Dans une Coupe du monde de la FIFA où toutes les certitudes sont tombées, il ne faut sans doute pas se surprendre de voir qu’une équipe cendrillon comme la Croatie affrontera la France dimanche lors de la grande finale présentée à Moscou. À la veille de ce match tant attendu, découvrez comment ces deux équipes aux parcours bien différents sont parvenues à se rendre jusqu’au bout.

Des attaques productives

Impossible d’accéder à la finale du Mondial sans pouvoir compter sur une puissante attaque. Avec ses 12 buts marqués en six matchs, la Croatie occupe le deuxième rang quant aux buts comptés, derrière la Belgique (14 buts) et à égalité avec l’Angleterre. La France suit non loin derrière avec 10 buts.

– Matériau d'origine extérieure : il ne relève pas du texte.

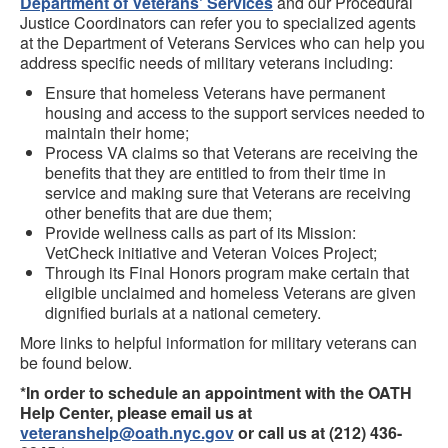
Department of Veterans' Services
and our Procedural
Justice Coordinators can refer you to specialized agents
at the Department of Veterans Services who can help you
address specific needs of military veterans including:
Ensure that homeless Veterans have permanent
housing and access to the support services needed to
maintain their home;
Process VA claims so that Veterans are receiving the
benefits that they are entitled to from their time in
service and making sure that Veterans are receiving
other benefits that are due them;
Provide wellness calls as part of its Mission:
VetCheck initiative and Veteran Voices Project;
Through its Final Honors program make certain that
eligible unclaimed and homeless Veterans are given
dignified burials at a national cemetery.
More links to helpful information for military veterans can
be found below.
*In order to schedule an appointment with the OATH
Help Center, please email us at
veteranshelp@oath.nyc.gov
or call us at (212) 436-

Les Croates ont surtout démontré leur force de frappe lors de la phase de groupes en signant des victoires convaincantes contre des équipes redoutables comme l’Argentine (3-0) ou encore le Nigeria (2-0). De son côté, la France a marqué près de la moitié de ses buts lors de son gain en huitième de finale aux dépens de l’Argentine (4-3). Elle n’a donc pas marqué souvent lors de ses autres duels, mais elle est parvenue à ouvrir la machine au moment opportun.

 

 
 

La polyvalence croate

C’est l’une des grandes forces de cette équipe croate. Plutôt que de confier sa production offensive à un seul joueur — comme Harry Kane, qui a marqué la moitié des 12 buts de l’Angleterre —, la Croatie a pu compter sur une grande variété d’armes pour embêter les défenses adverses.

Pendant la compétition, huit joueurs croates différents ont marqué au moins un but, comparativement à cinq dans le camp français. Seule la Belgique (neuf buteurs différents) a démontré une plus grande profondeur parmi les 32 équipes qualifiées.

 

 
 

L’hermétisme de la défense française

Lors de cette Coupe du monde, la France a remporté quatre de ses cinq victoires par seulement un but, ce qui a obligé ses défenseurs et son gardien, Hugo Lloris, à livrer de solides performances. Parmi les huit équipes qui se sont qualifiées pour les quarts de finale, la France fait partie de celles qui ont accordé moins d’un but en moyenne par match durant la compétition. Seuls le Brésil et l’Uruguay ont fermé la porte plus souvent.

Il faut dire que trois des quatre buts accordés par les Français dans ce tournoi l’ont été lors de cette même victoire de 4-3 contre l’Argentine en huitièmes de finale. N’eût été ce duel offensif, les Bleus auraient sans doute la meilleure fiche défensive de ce Mondial.

 

 
 

Les Bleus en contrôle

 
9 min
nombre de minutes pendant lesquelles la France a tiré de l’arrière dans le tournoi

Les Croates sont revenus de l’arrière et ont dû disputer une période de prolongation à chacun de leurs trois derniers affrontements, ce qui soulève des questions sur leurs réserves d’énergie à l’aube de la grande finale.

Les Français, eux, ne se sont pas donné autant de mal. Au cours des 540 minutes de jeu auxquelles ils ont pris part depuis le début du tournoi, les Bleus n’ont tiré de l’arrière que pendant 9 petites minutes. C’était contre l’Argentine — encore une fois —, lorsque Gabriel Mercado a donné les devants aux siens, avant que le défenseur français Benjamin Pavard ne crée l’égalité 2-2.

 
 

Une Croatie physique

Mises à part les colonnes des buts marqués et encaissés, le jeu physique de la Croatie fait sans doute partie des facteurs qui expliquent son succès lors de cette Coupe du monde. C’est du moins ce que laissent croire les statistiques après six rencontres : parmi les 32 équipes qualifiées, la Croatie est celle qui a commis le plus de fautes (101), qui en a subi le plus grand nombre (93) et qui a cumulé le plus de cartons jaunes (14).

En y regardant de plus près, on constate que parmi les huit formations qui ont réussi à se qualifier pour les quarts de finale, la Croatie est de loin celle qui a enregistré la moyenne de cartons jaunes par match la plus élevée lors de la compétition (2,3), devant la Belgique, la France et la Suède (1,6).